Moving over to the admin side of the fence highlighted my ignorance for me. I suddenly had to deal with autogrowth settings run amok, file groups with an astonishing number of files in them, file groups with one file that had grown to many gigabytes, multiple transaction logs, files that didn’t seem to be used by anything, disk space running out, and so on. It’s been a challenge to get a handle on all this, and it’s most assuredly a work in progress, but at least it’s progress.

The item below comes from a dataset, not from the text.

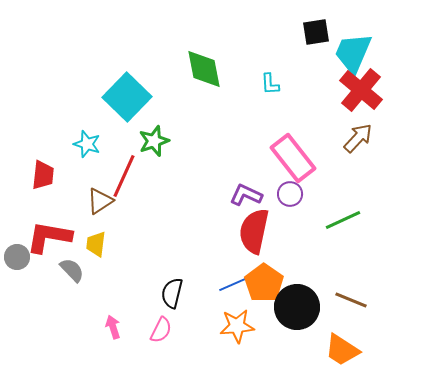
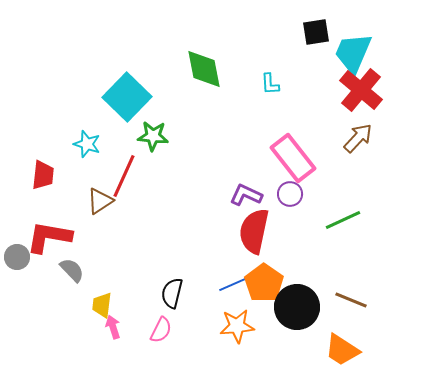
green star: moved 1 px left, 5 px up; rotated 24 degrees clockwise
yellow trapezoid: moved 6 px right, 61 px down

File groups represent the top level of the storage tree. They are logical constructs, a way to group the physical files that actually house the data. Every database has at least one file group, PRIMARY, by default. Many times, PRIMARY is the only file group, and everything gets dumped there. This isn’t necessarily a bad thing, but there seems to be a consensus in the SQL Server community that PRIMARY should be reserved for system objects, and additional file groups created to house the user objects. The PRIMARY file group is also the default file group, meaning that if another file group isn’t specified as part of the CREATE statement, the object will be placed on the default. You can (and likely should) specify a secondary file group as the default, to be certain that nothing but system objects reside on PRIMARY. There is a limit to the number of file groups that can be created: 32,767: but I can’t imagine anyone coming close to that number, so for all intents and purposes, you can have as many as you want or need.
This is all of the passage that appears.